I sort of came out a while back, basically saying that I wasn't 100% straight. Now, I'm deciding on gay/bi, or some label that fits me the best... I general, my attractions fluctuate from day to day depending on who is there. I am aware that sometimes the bisexual term is used as a stepping stone to transition into gay, but has anyone gone through this? If there was no indication that I was into girls then I think it would be safe to say that I'm predominantly gay, but a lot of times when I get near a cute girl I have the sudden urge to kiss her or hold her hands. Dates are a different topic, but basically getting intimate with a girl is something I can see myself doing, and recently I've been able to see myself doing it with a guy. Why can't my confusion end? Am I trying to deny that I'm gay since I'm holding on to my past attractions to girls? Many times, I will envision myself dating girls but sometimes it backfires... it's the same with guys, but less at the moment.
Out of curiosity Jax12, are you going through depression lately or anything like that? I realized in my case, I was rather going through an obsessive cycle where I kept trying to find an answer to something that is impossible to get. Take it day by day man, stop obsessing about it, quit the fap and the porn for good, take some cold showers and see how it clears up your mind. Meditate and take up new habits, I realized because of the free time I have on my plate, my mind would wonder around about my sexuality... Obsessively. Try abstaining yourself from artificial stimuli and let nature take its course. You'll get your answer once you stop over thinking about it.
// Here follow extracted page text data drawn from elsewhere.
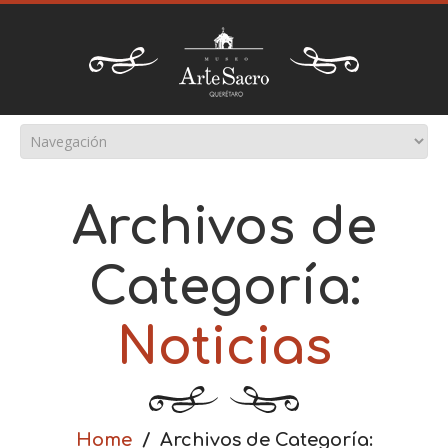
Archivos de
Categoría:
Noticias
Home
Archivos de Categoría: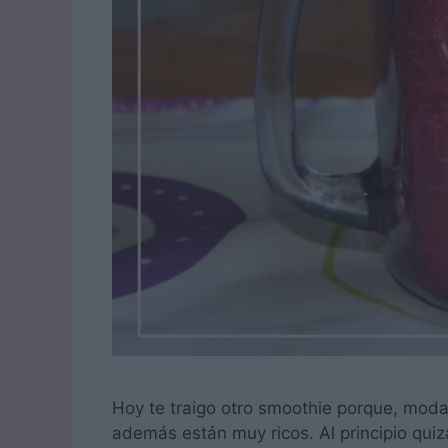
Hoy te traigo otro smoothie porque, moda
además están muy ricos. Al principio qui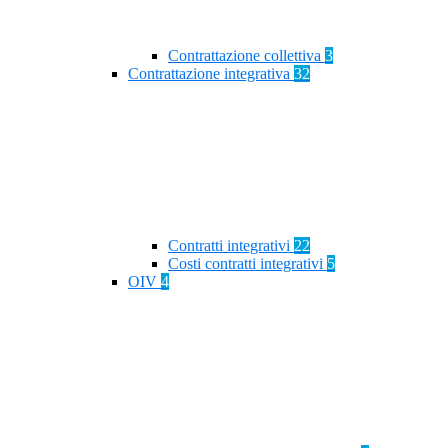
Contrattazione collettiva
3
Contrattazione integrativa
32
Contratti integrativi
22
Costi contratti integrativi
5
OIV
4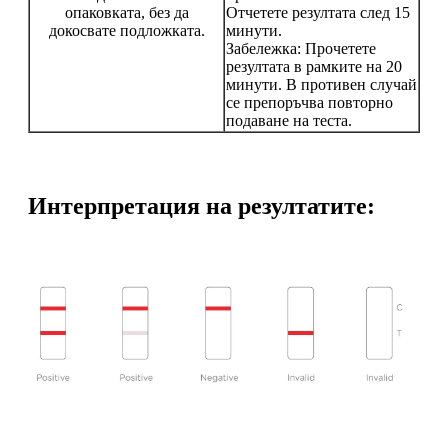
опаковката, без да
Отчетете резултата след 15
докосвате подложката.
минути.
Забележка: Прочетете
резултата в рамките на 20
минути. В противен случай
се препоръчва повторно
подаване на теста.
Интерпретация на резултатите: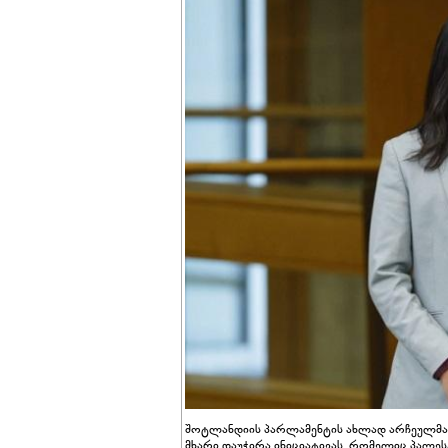
შოტლანდიის პარლამენტის ახლად არჩეულმა წე
მხარი დაუჭირა ინიციატივას, რომელიც პალეს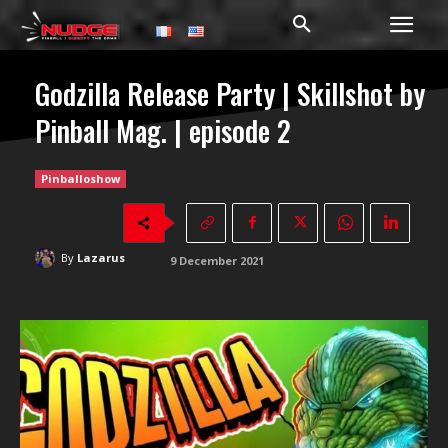
Godzilla Release Party | Skillshot by
Pinball Mag. | episode 2
Pinballoshow
By
Lazarus
9 December 2021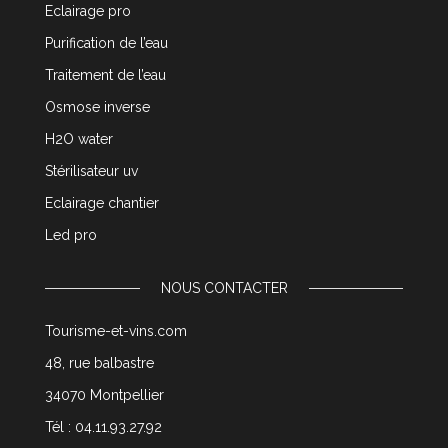
Eclairage pro
Purification de l’eau
Traitement de l’eau
Osmose inverse
H2O water
Stérilisateur uv
Eclairage chantier
Led pro
NOUS CONTACTER
Tourisme-et-vins.com
48, rue balbastre
34070 Montpellier
Tél : 04.11.93.27.92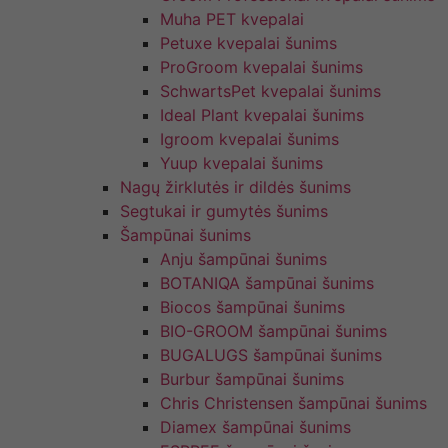
Muha PET kvepalai
Petuxe kvepalai šunims
ProGroom kvepalai šunims
SchwartsPet kvepalai šunims
Ideal Plant kvepalai šunims
Igroom kvepalai šunims
Yuup kvepalai šunims
Nagų žirklutės ir dildės šunims
Segtukai ir gumytės šunims
Šampūnai šunims
Anju šampūnai šunims
BOTANIQA šampūnai šunims
Biocos šampūnai šunims
BIO-GROOM šampūnai šunims
BUGALUGS šampūnai šunims
Burbur šampūnai šunims
Chris Christensen šampūnai šunims
Diamex šampūnai šunims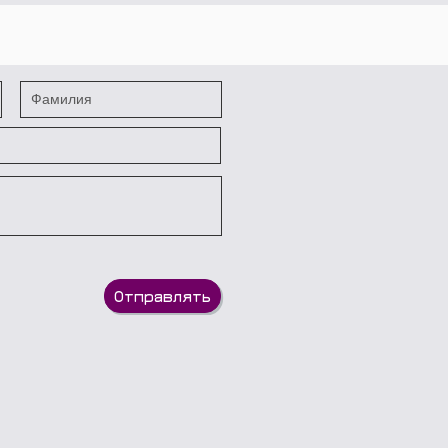
Отправлять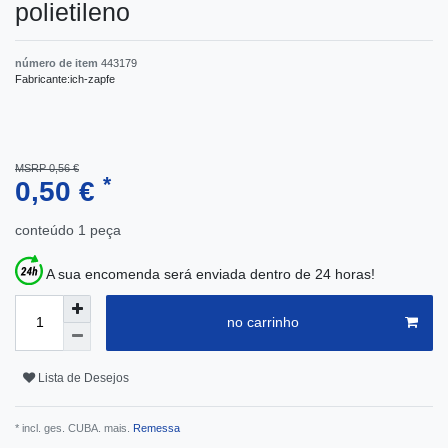
polietileno
número de item
443179
Fabricante:
ich-zapfe
MSRP 0,56 €
*
0,50 €
conteúdo
1
peça
A sua encomenda será enviada dentro de 24 horas!
no carrinho
Lista de Desejos
* incl. ges. CUBA. mais.
Remessa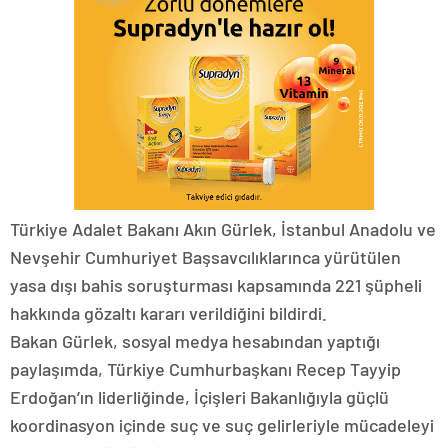
Türkiye Adalet Bakanı Akın Gürlek, İstanbul Anadolu ve
Nevşehir Cumhuriyet Başsavcılıklarınca yürütülen
yasa dışı bahis soruşturması kapsamında 221 şüpheli
hakkında gözaltı kararı verildiğini bildirdi.
Bakan Gürlek, sosyal medya hesabından yaptığı
paylaşımda, Türkiye Cumhurbaşkanı Recep Tayyip
Erdoğan’ın liderliğinde, İçişleri Bakanlığıyla güçlü
koordinasyon içinde suç ve suç gelirleriyle mücadeleyi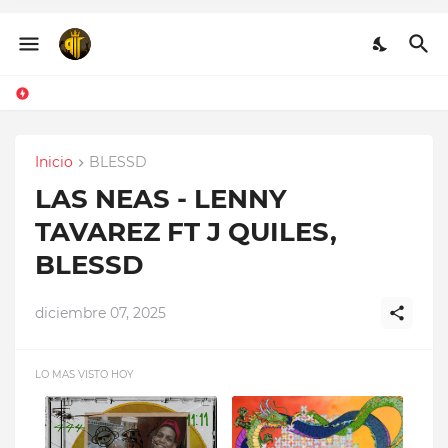
Q.E.P.D - CHRISTIAN
PONCE FT FARRUKO,
HANZEL LA H, FRONTI
Inicio
BLESSD
LAS NEAS - LENNY
TAVAREZ FT J QUILES,
BLESSD
diciembre 07, 2025
LO MAS VISTO HOY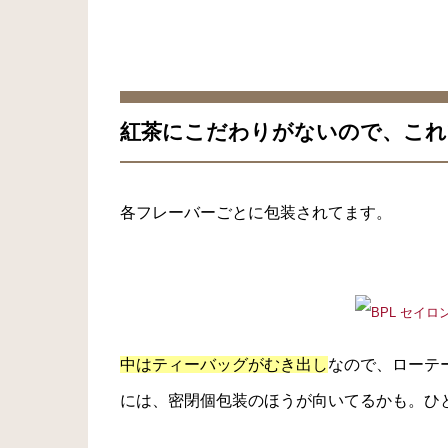
紅茶にこだわりがないので、これ
各フレーバーごとに包装されてます。
中はティーバッグがむき出し
なので、ローテ
には、密閉個包装のほうが向いてるかも。ひ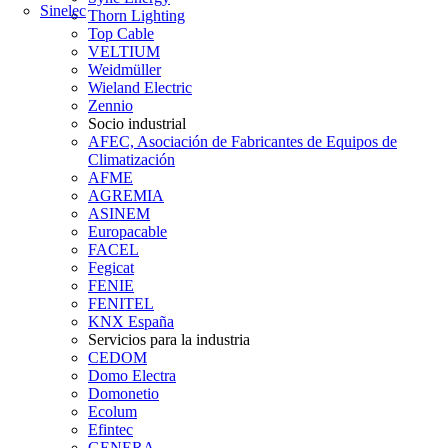
Sinelec
Thorn Lighting
Top Cable
VELTIUM
Weidmüller
Wieland Electric
Zennio
Socio industrial
AFEC, Asociación de Fabricantes de Equipos de
Climatización
AFME
AGREMIA
ASINEM
Europacable
FACEL
Fegicat
FENIE
FENITEL
KNX España
Servicios para la industria
CEDOM
Domo Electra
Domonetio
Ecolum
Efintec
GENERA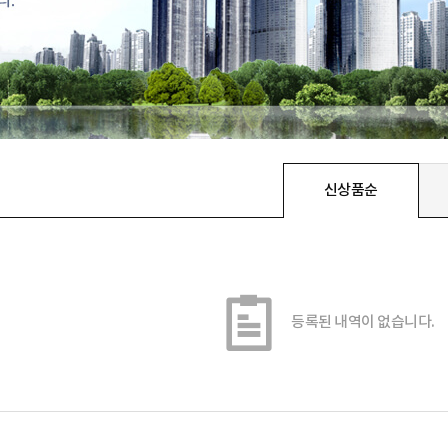
신상품순
등록된 내역이 없습니다.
Spot on, I am going though depression since October last year. Since then everything in my life is going downhill. I've quit the porn, but now I'm using an app to communicate with older men. Nothing goes through my mind, it's like a drug where I want start to finish. While in my mind I can find them attractive like a role model, I cannot hear myself saying they look hot. It feels uncomfortvale, but of course I show it aside cause it seems like Homophobia. It's not just porn though, almost any guy that I see out there will start my anxiety/obsession, whereas before it didn't.
I have something to say about fluid attractions which may or may not apply to you. Even though I know I'm gay there are moments when I feel completely turned off by women and attracted to men. This sounds like my sexuality fluctuates but in reality it doesn't. I just haven't fully accepted my sexuality yet and the moments when I'm the most unaccepting I feel ashamed of it and I start to really like the idea of being with a guy so I feel more drawn and "attracted" to them. This used to confuse me when I questioned my sexuality and made me think I was bisexual. Have you tried to focus on why guys trigger this anxiety? Instead of focusing widely on what your sexuality is maybe you should only figure out why you get so anxious and obsessive about these things. I think it's pretty obvious that there is some kind of fear behind it since it makes you so anxious.
That's a great suggestion. I'll try focusing on why I feel so uncomfortable around those types of guys. Your second paragraph is interesting. There are also moments when I feel turned off by women, mainly by the ones that are full of gossip and are very clingy. All I know there is something about those types of guys that get me so anxious. I am nowhere near anxious with my guy friends unless they are very similar to the guys that I get anxious about.